Ao propor um mergulho nos últimos 400 anos de história da ciência, como a senhora vê a atual onda negacionista, escancarada em tempos de covid-19?
Ao abordar os avanços científico junto com o contexto social, preocupo-me justamente em não entendermos o negacionismo como uma questão cognitiva, relacionada à ignorância das pessoas. Esta é uma questão que tem a ver com o contexto social e político. Justamente por isso a gente vê que no Brasil alguns negacionismos pegam mais e outros que pegam menos.
Enquanto o mundo todo é antivacina, o Brasil tem uma postura bastante favorável às vacinas. Já no caso do tal tratamento precoce, um tratamento sem eficácia comprovada [contra a covid-19], foi bastante negacionista a postura de boa parte da população brasileira. Por isso é preciso que a gente realmente entenda a questão a partir do contexto social e político.
Neste sentido, qual o papel dos líderes políticos?
O problema é político. E no Brasil isso ficou muito claro. [O presidente Jair] Bolsonaro e seus apoiadores difundiram o tratamento precoce porque isso era a maneira de contrariar tanto o uso de máscaras quanto o distanciamento social, medidas ideologicamente incompatíveis com esse governo por dois motivos.
Primeiro porque demandam uma certa regulação do Estado, e a ideologia ultraliberal deste governo é contra isso; segundo porque de acordo com a visão econômica deste governo tais medidas contrariavam a possibilidade de a economia continuar funcionando. Isso fez com que o tratamento precoce, uma medida completamente negacionista, fosse defendido, divulgado, propagandeado pelo governo, pelo Ministério da Saúde e por muitos apoiadores.
Por falar em negacionismo, qual o papel dele no aquecimento global?
A partir dos anos 1990, quando as [pesquisas sobre] mudanças climáticas se tornaram mais difundidas, houve uma série de reações contra tais descobertas científicas. Aí que surgiu o movimento negacionista [contemporâneo], para tentar fazer com que tais descobertas não tivessem o impacto social que deveriam ter.
As mudanças climáticas começaram a se tornar consenso e aí os movimentos negacionistas passaram a pintar esse consenso como se fosse uma polêmica, como se fosse uma controvérsia. Ou seja: semeando a dúvida sobre algo que era um consenso científico. Isso mostra muito bem como a relação entre ciência e política é determinante. Fica evidente.
Quando correlaciona o avanço da ciência aos contextos socioculturais, a senhora diz que nem sempre isso é sinônimo de progresso. É uma visão pessimista?

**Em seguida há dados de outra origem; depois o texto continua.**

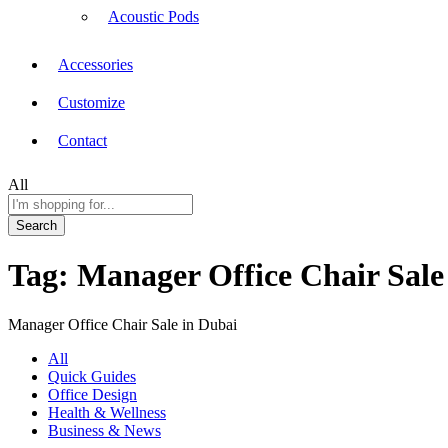
Acoustic Pods
Accessories
Customize
Contact
All
Search
Tag:
Manager Office Chair Sale
Manager Office Chair Sale in Dubai
All
Quick Guides
Office Design
Health & Wellness
Business & News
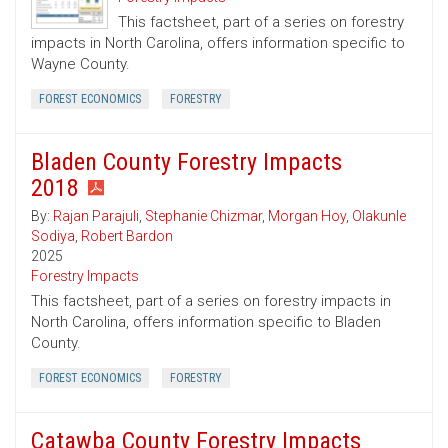
This factsheet, part of a series on forestry
impacts in North Carolina, offers information specific to
Wayne County.
FOREST ECONOMICS
FORESTRY
Bladen County Forestry Impacts
2018
By:
Rajan Parajuli
,
Stephanie Chizmar
,
Morgan Hoy
,
Olakunle
Sodiya
,
Robert Bardon
2025
Forestry Impacts
This factsheet, part of a series on forestry impacts in
North Carolina, offers information specific to Bladen
County.
FOREST ECONOMICS
FORESTRY
Catawba County Forestry Impacts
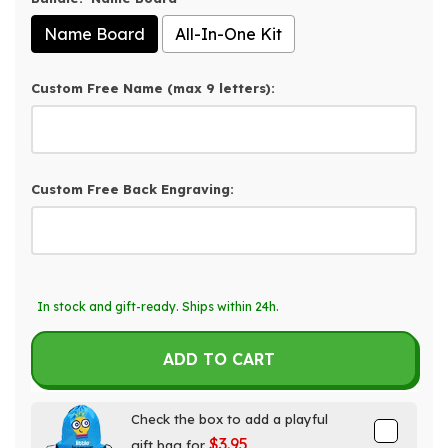
Name Board
All-In-One Kit
Custom Free Name (max 9 letters):
Custom Free Back Engraving:
Selection will add
$0.00
to the price
In stock and gift-ready. Ships within 24h.
ADD TO CART
Check the box to add a playful
$3.95
gift bag for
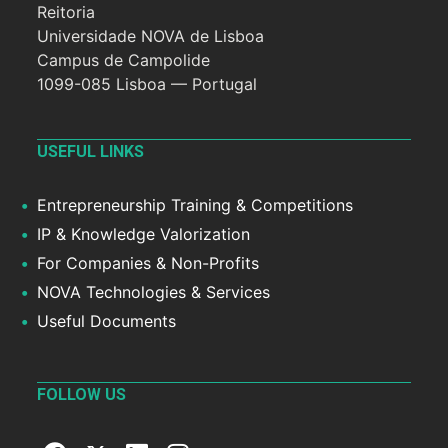
Reitoria
Universidade NOVA de Lisboa
Campus de Campolide
1099-085 Lisboa — Portugal
USEFUL LINKS
Entrepreneurship Training & Competitions
IP & Knowledge Valorization
For Companies & Non-Profits
NOVA Technologies & Services
Useful Documents
FOLLOW US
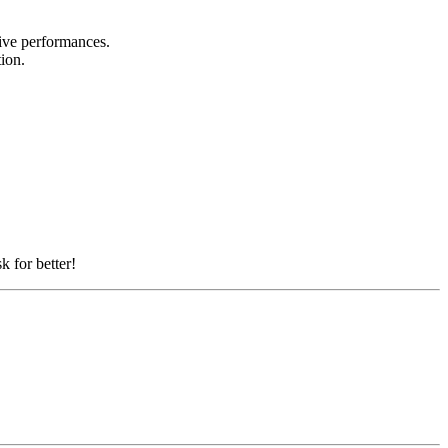
 live performances.
tion.
k for better!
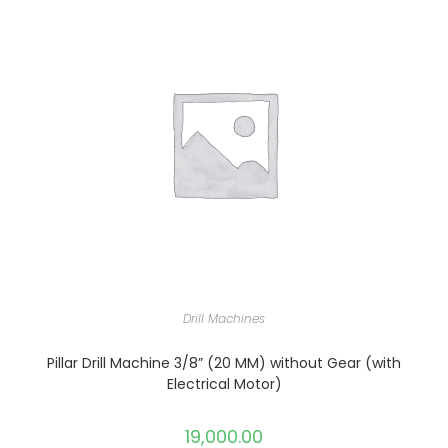
Drill Machines
Pillar Drill Machine 3/8” (20 MM) without Gear (with
Electrical Motor)
19,000.00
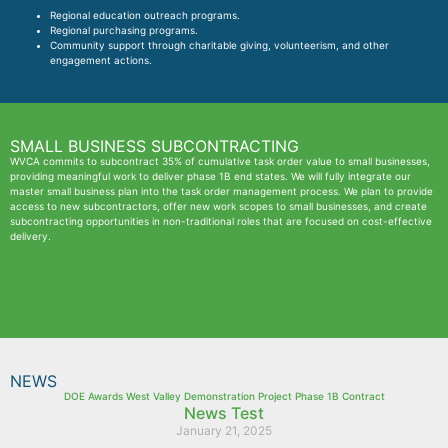
Regional education outreach programs.
Regional purchasing programs.
Community support through charitable giving, volunteerism, and other
engagement actions.
SMALL BUSINESS SUBCONTRACTING
WVCA commits to subcontract 35% of cumulative task order value to small businesses,
providing meaningful work to deliver phase 1B end states. We will fully integrate our
master small business plan into the task order management process. We plan to provide
access to new subcontractors, offer new work scopes to small businesses, and create
subcontracting opportunities in non-traditional roles that are focused on cost-effective
delivery.
NEWS
DOE Awards West Valley Demonstration Project Phase 1B Contract
News Test
January 21, 2025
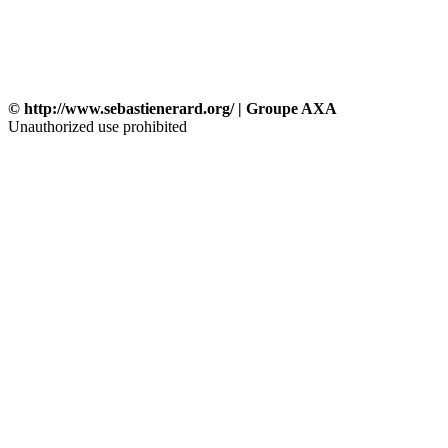
© http://www.sebastienerard.org/ | Groupe AXA
Unauthorized use prohibited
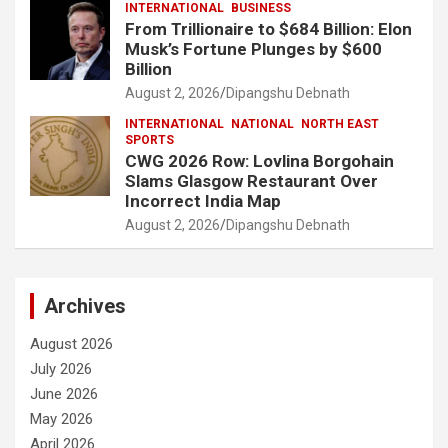
INTERNATIONAL
BUSINESS
From Trillionaire to $684 Billion: Elon
Musk’s Fortune Plunges by $600
Billion
August 2, 2026
Dipangshu Debnath
INTERNATIONAL
NATIONAL
NORTH EAST
SPORTS
CWG 2026 Row: Lovlina Borgohain
Slams Glasgow Restaurant Over
Incorrect India Map
August 2, 2026
Dipangshu Debnath
Archives
August 2026
July 2026
June 2026
May 2026
April 2026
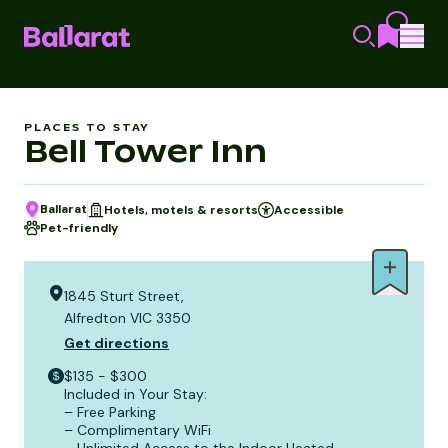
PLACES TO STAY
Bell Tower Inn
Ballarat
Hotels, motels & resorts
Accessible
Pet-friendly
1845 Sturt Street,
Alfredton VIC 3350
Get directions
$135 - $300
Included in Your Stay:
– Free Parking
– Complimentary WiFi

Eu sou otimista quanto ao avanço da ciência. O que não sou otimista é sobre o fato de esse avanço necessariamente estar nos levando para um mundo melhor, sempre. Existem avanços que podem nos levar para um mundo melhor, outros que não necessariamente. É provável que se vá a Marte no futuro, porque governos de alguns países estão investindo pesadamente nisso. Mas não sei se isso deveria ser prioridade.
[…] A gente precisa pensar em mudanças climáticas, em aquecimento global, não em colonizar outros planetas. E uma das motivações dessa volta da corrida espacial é, além do turismo espacial e eventualmente colonizar outros planetas, também extrair recursos naturais de outros planetas. […] A disponibilidade de água na Terra está ameaçada e já há alguns projetos de tentar extrair esses recursos de outros planetas, o que é uma coisa insana: a solução deveria ser fazer desde já o necessário para que tais recursos não se esgotem na Terra.